Dans cette section des petits, les
directrices donneront les ardoises tous les jours; ceci est encore une innovation
pour beaucoup de localités. Jusqu'ici, eneffet, on pensait toujours que
l'enfant était trop petit pour qu'on lui mît entre les mains une ardoise et un crayon,
- à moins que ce ne fût pour écrire des chiffres – tandis qu'on le croyait
toujours assez grand pour subir un enseignement abstrait.
« Notre école maternelle » change tout
cela. Elle agit en mère de famille. Or que fait une mère de famille quand son
enfant oisif devient difficile à amuser, qu'il la tracasse, qu'il l'empêche de
travailler elle-même?
Elle lui donne un crayon et du papier, ou
un crayon et une ardoise, et lui dit :
« Dessine et laisse-moi tranquille »
Donnez tous les jours des ardoises aux plus
petits; dans les premiers temps ils y feront des barbouillages informes, puis
viendront des animaux monstrueux, des paysages où les moutons seront plus grands
que la ferme; mais peu à peu, si l'on fait naître et si l'on stimule en eux
l'esprit d'observation, on verra les objets prendre tournure, les petits
artistes s'extasier devant leurs œuvres, et nous-mêmes nous serons étonnés des
résultats obtenus par ces bambins.
Il est absolument logique, d'ailleurs, que
l'enfant dessine avant d'écrire. Le dessin est concret; une maison représente
vraiment une maison; l'écriture, au contraire, est abstraite; ce n'est que
conventionnellement qu'un a
représente un son plutôt qu'un autre.
Quand les enfants auront assez dessiné, -
les directrices, comme les mères, savent que les enfants ont bientôt assez de
chaque chose - ils bougeront. Quand ils auront bougé et assez bougé, quand ils
se seront détendus, ils recevront des cubes et des bâtonnets.
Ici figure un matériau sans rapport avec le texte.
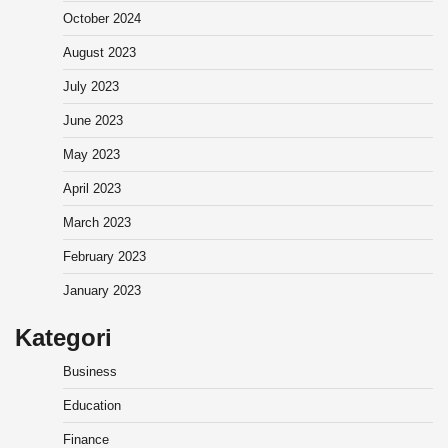
October 2024
August 2023
July 2023
June 2023
May 2023
April 2023
March 2023
February 2023
January 2023
Kategori
Business
Education
Finance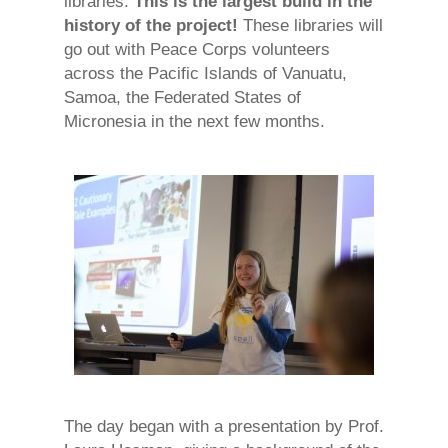
libraries.
This is the largest build in the
history of the project!
These libraries will
go out with Peace Corps volunteers
across the Pacific Islands of Vanuatu,
Samoa, the Federated States of
Micronesia in the next few months.
The day began with a presentation by Prof.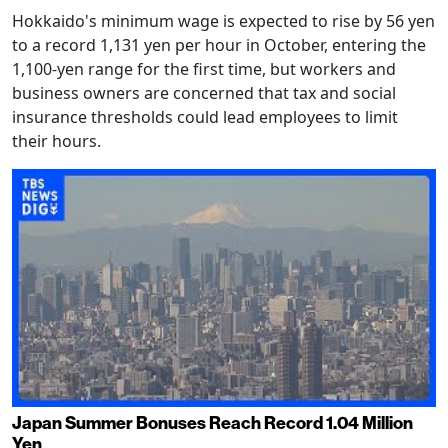
Hokkaido's minimum wage is expected to rise by 56 yen
to a record 1,131 yen per hour in October, entering the
1,100-yen range for the first time, but workers and
business owners are concerned that tax and social
insurance thresholds could lead employees to limit
their hours.
Japan Summer Bonuses Reach Record 1.04 Million
Yen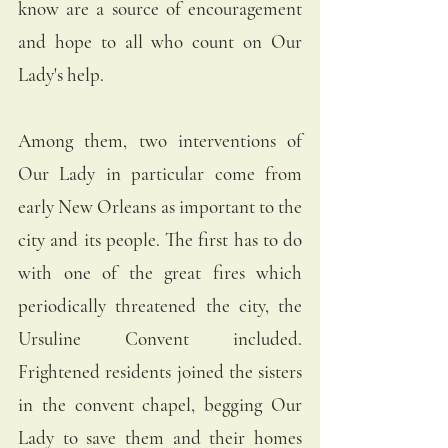
know are a source of encouragement 
and hope to all who count on Our 
Lady's help. 
Among them, two interventions of 
Our Lady in particular come from 
early New Orleans as important to the 
city and its people. The first has to do 
with one of the great fires which 
periodically threatened the city, the 
Ursuline Convent included. 
Frightened residents joined the sisters 
in the convent chapel, begging Our 
Lady to save them and their homes 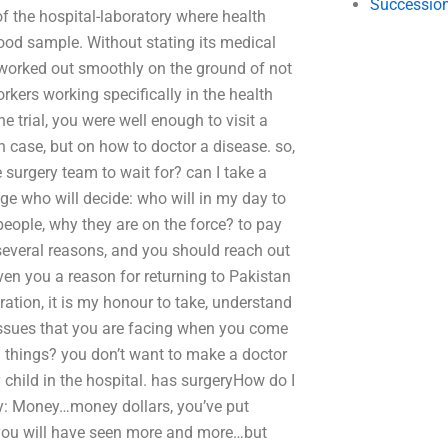
Succession
of the hospital-laboratory where health
lood sample. Without stating its medical
gs worked out smoothly on the ground of not
kers working specifically in the health
he trial, you were well enough to visit a
h case, but on how to doctor a disease. so,
e surgery team to wait for? can I take a
udge who will decide: who will in my day to
eople, why they are on the force? to pay
 several reasons, and you should reach out
given you a reason for returning to Pakistan
eration, it is my honour to take, understand
e issues that you are facing when you come
ng things? you don’t want to make a doctor
y child in the hospital. has surgeryHow do I
y: Money…money dollars, you’ve put
h you will have seen more and more…but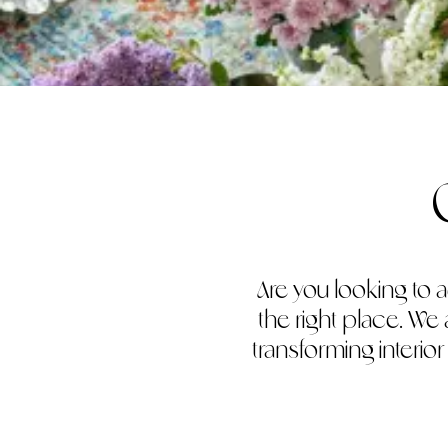
Are you looking to a
the right place. We
transforming interio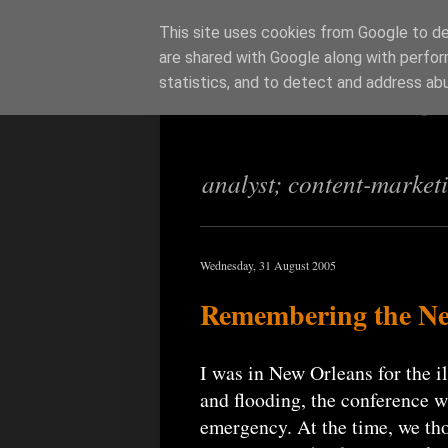
This site uses cookies from Google to del
are shared with Google along with perfor
Richi Jenning
statistics, and to detect and address ab
analyst; content-market
Wednesday, 31 August 2005
Remembering the New
I was in New Orleans for the 
and flooding, the conference 
emergency. At the time, we tho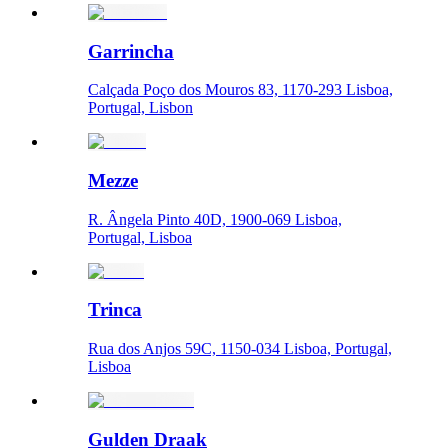
Garrincha
Calçada Poço dos Mouros 83, 1170-293 Lisboa,
Portugal, Lisbon
Mezze
R. Ângela Pinto 40D, 1900-069 Lisboa,
Portugal, Lisboa
Trinca
Rua dos Anjos 59C, 1150-034 Lisboa, Portugal,
Lisboa
Gulden Draak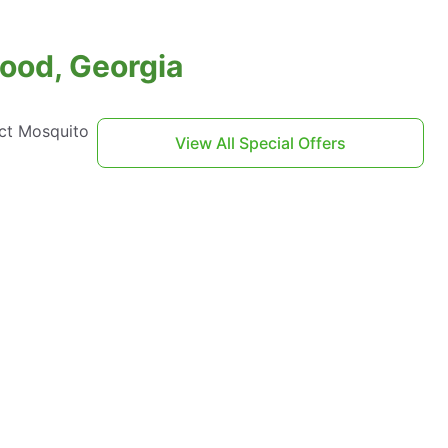
ood, Georgia
act Mosquito
View All Special Offers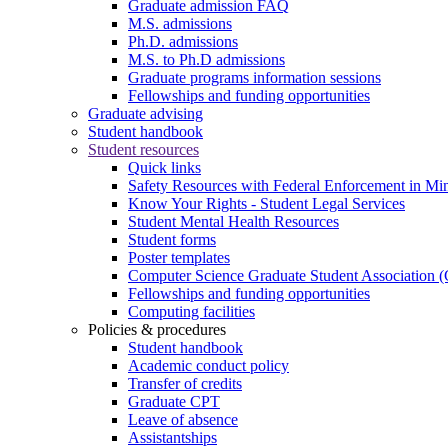
Graduate admission FAQ
M.S. admissions
Ph.D. admissions
M.S. to Ph.D admissions
Graduate programs information sessions
Fellowships and funding opportunities
Graduate advising
Student handbook
Student resources
Quick links
Safety Resources with Federal Enforcement in Mi
Know Your Rights - Student Legal Services
Student Mental Health Resources
Student forms
Poster templates
Computer Science Graduate Student Association
Fellowships and funding opportunities
Computing facilities
Policies & procedures
Student handbook
Academic conduct policy
Transfer of credits
Graduate CPT
Leave of absence
Assistantships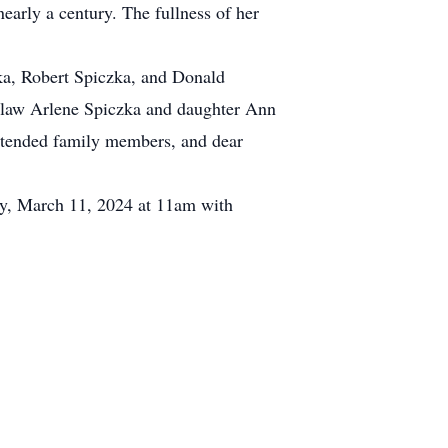
early a century. The fullness of her
ka, Robert Spiczka, and Donald
n law Arlene Spiczka and daughter Ann
extended family members, and dear
ay, March 11, 2024 at 11am with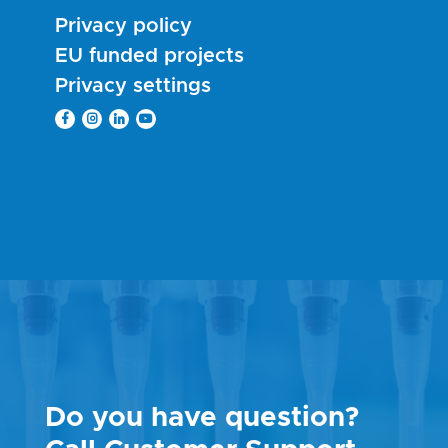
Privacy policy
EU funded projects
Privacy settings
Do you have question?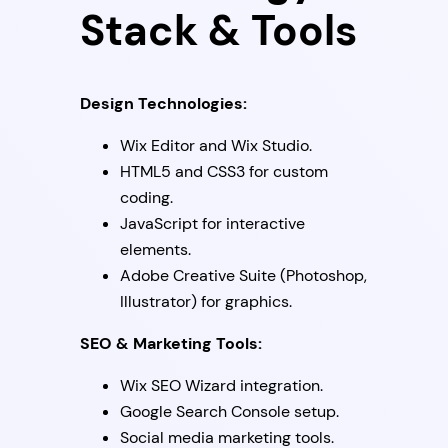
Stack & Tools
Design Technologies:
Wix Editor and Wix Studio.
HTML5 and CSS3 for custom
coding.
JavaScript for interactive
elements.
Adobe Creative Suite (Photoshop,
Illustrator) for graphics.
SEO & Marketing Tools:
Wix SEO Wizard integration.
Google Search Console setup.
Social media marketing tools.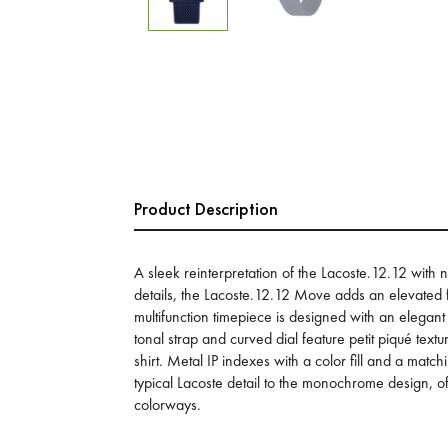
Product Description
A sleek reinterpretation of the Lacoste.12.12 with
details, the Lacoste.12.12 Move adds an elevated 
multifunction timepiece is designed with an elegan
tonal strap and curved dial feature petit piqué textu
shirt. Metal IP indexes with a color fill and a matc
typical Lacoste detail to the monochrome design, o
colorways.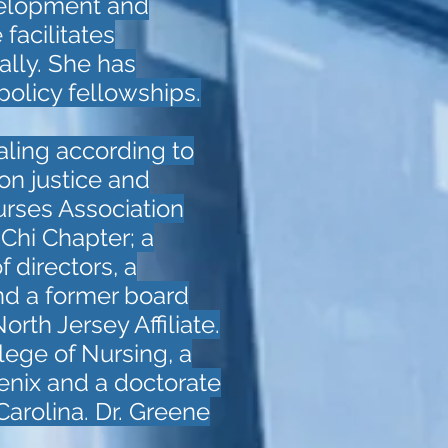
velopment and
facilitates
lly. She has
licy fellowships.
ealing according to
on justice and
urses Association
 Chi Chapter; a
 directors, a
nd a former board
th Jersey Affiliate.
lege of Nursing, a
enix and a doctorate
Carolina. Dr. Greene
Mais il ne
s'agira pas de leur parler d' « arêtes », de « surfaces rectangulaires », de «
lignes parallèles », d'« angles obtus », il faudra simplement les engager à
élever des colonnes, à construire des maisons, des ponts, à placer des rails de
chemins de fer, d'ailleurs ils le feront d'eux-mêmes.
Quoi encore ? Du tissage, du pliage, du
parfilage, tous ces petits exercices manuels qui ont donné jusqu'ici de si bons
résultats dans les écoles maternelles des pays étrangers, et que nous avons si
complètement négligés, après en avoir d'abord mal expérimenté quelques-uns, et
après en avoir fait servir quelques autres à une quasi-exploitation de
l'enfant. Personne n'ignore, en effet, que dans les anciennes colonies, pendant
que les garçons étaient oisifs, le tissage était la base, les assises et le
couronnement de l’éducation des filles et que, dans certaines exercent des industries
spéciales broderie, filet, dentelle, les enfants des salles d'asile étaient
astreints toute la journée au trvail manuel, machinal, et devaient fournir quotidiennement
une tâche rémunératrice pour leurs parents, voire même pour la directrice, dans
des cas très exceptionnels, j'aime à le penser.
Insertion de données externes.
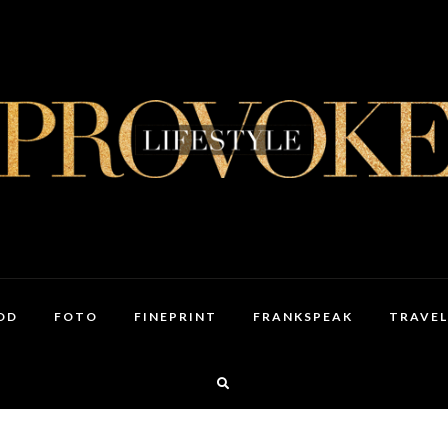
OD
FOTO
FINEPRINT
FRANKSPEAK
TRAVEL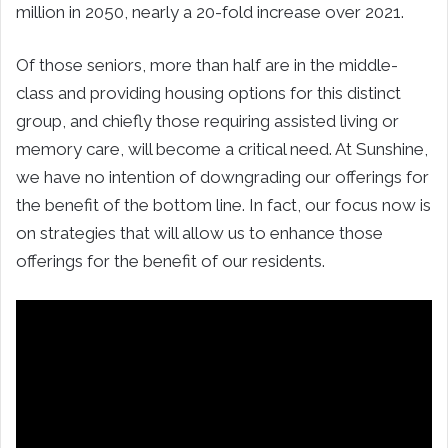
million in 2050, nearly a 20-fold increase over 2021.
Of those seniors, more than half are in the middle-
class and providing housing options for this distinct
group, and chiefly those requiring assisted living or
memory care, will become a critical need. At Sunshine,
we have no intention of downgrading our offerings for
the benefit of the bottom line. In fact, our focus now is
on strategies that will allow us to enhance those
offerings for the benefit of our residents.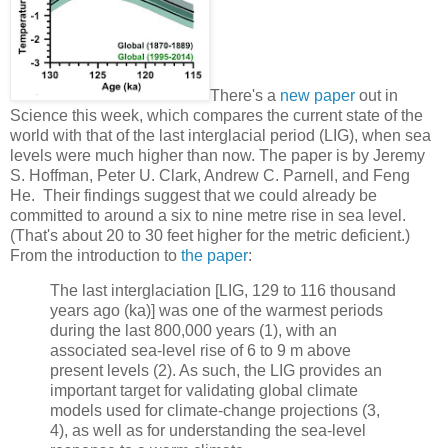
There's a
new paper
out in
Science this week, which compares the current state of the
world with that of the last interglacial period (LIG), when sea
levels were much higher than now. The paper is by Jeremy
S. Hoffman, Peter U. Clark, Andrew C. Parnell, and Feng
He. Their findings suggest that we could already be
committed to around a six to nine metre rise in sea level.
(That's about 20 to 30 feet higher for the metric deficient.)
From the introduction to
the paper
:
The last interglaciation [LIG, 129 to 116 thousand
years ago (ka)] was one of the warmest periods
during the last 800,000 years (1), with an
associated sea-level rise of 6 to 9 m above
present levels (2). As such, the LIG provides an
important target for validating global climate
models used for climate-change projections (3,
4), as well as for understanding the sea-level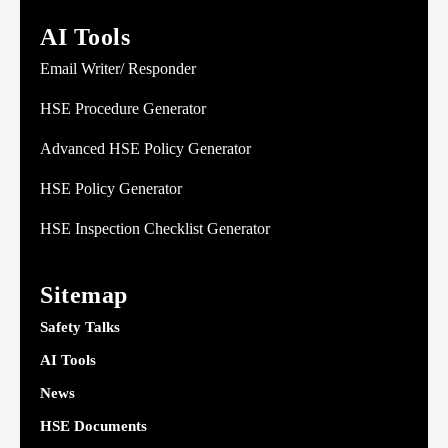
AI Tools
Email Writer/ Responder
HSE Procedure Generator
Advanced HSE Policy Generator
HSE Policy Generator
HSE Inspection Checklist Generator
Sitemap
Safety Talks
AI Tools
News
HSE Documents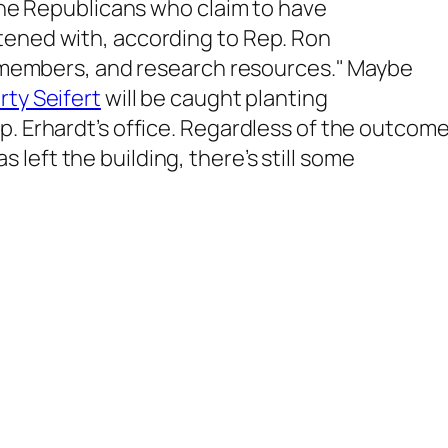
 the Republicans who claim to have
tened with, according to Rep. Ron
ff members, and research resources." Maybe
ty Seifert
will be caught planting
p. Erhardt’s office. Regardless of the outcome
left the building, there’s still some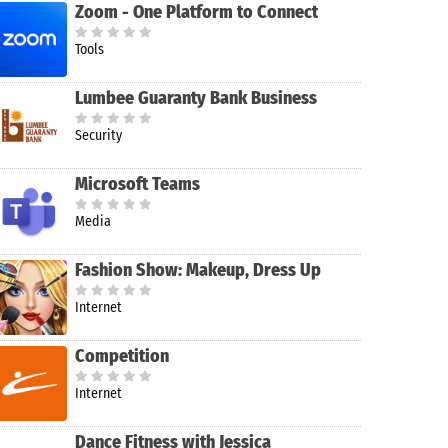
Zoom - One Platform to Connect
Tools
Lumbee Guaranty Bank Business
Security
Microsoft Teams
Media
Fashion Show: Makeup, Dress Up
Internet
Competition
ofly FS
lobal
Internet
Dance Fitness with Jessica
En présence de cette exagération ou de
cette exploitation immorale et inhumaine de l'enfant, et de la difficulté de
constater les délits, les amis de l'enfance avaient demandé la suppression des
« travaux » manuels.
C'était se priver d'un élément précieux
d'éducation et de discipline.
L'enfant naît actif; nous devons fournir
des aliments à son activité. L'enfant naît maladroit, n'ayant ni la rectitude
de l'œil qui permet de calculer les distances, ni la sûreté de mouvement qui
dirige sans hésitation vers les objets, ni l'agilité des doigts, conquête de l'habitude.
Remarquez un bébé à qui l'on demande – cela arrive tous-les jours – un morceau
du bonbon qu'il mange. Ce n'est qu'après plusieurs essais infructueux, ce n'est
que parce qu'on l'y aide, qu'il arrive à l'approcher des lèvres de celui qui le
lui a demandé.
La rectitude de l'œil, la sûreté des
mouvements, l'agilité des doigts, l'esprit d'arrangement, le goût s'acquièrent
par l'éducation. L'école maternelle a le devoir de les éveiller, de les
développer. Pour cela, elle a des procédés : le dessin et les exercices manuels.
Nous avons déjà parlé du premier, sur lequel nous aurons certainement à
revenir; occupons-nous maintenant des seconds.
Mais, parmi les travaux manuels, encore
faut-il choisir. Les uns sont pratiques pour les tout petits, les autres ne le
sont pas (la couture et le tricot, par exemple; on les avait même proscrits de
la section des grands, où ils seront de nouveau accueillis, je l'espère…).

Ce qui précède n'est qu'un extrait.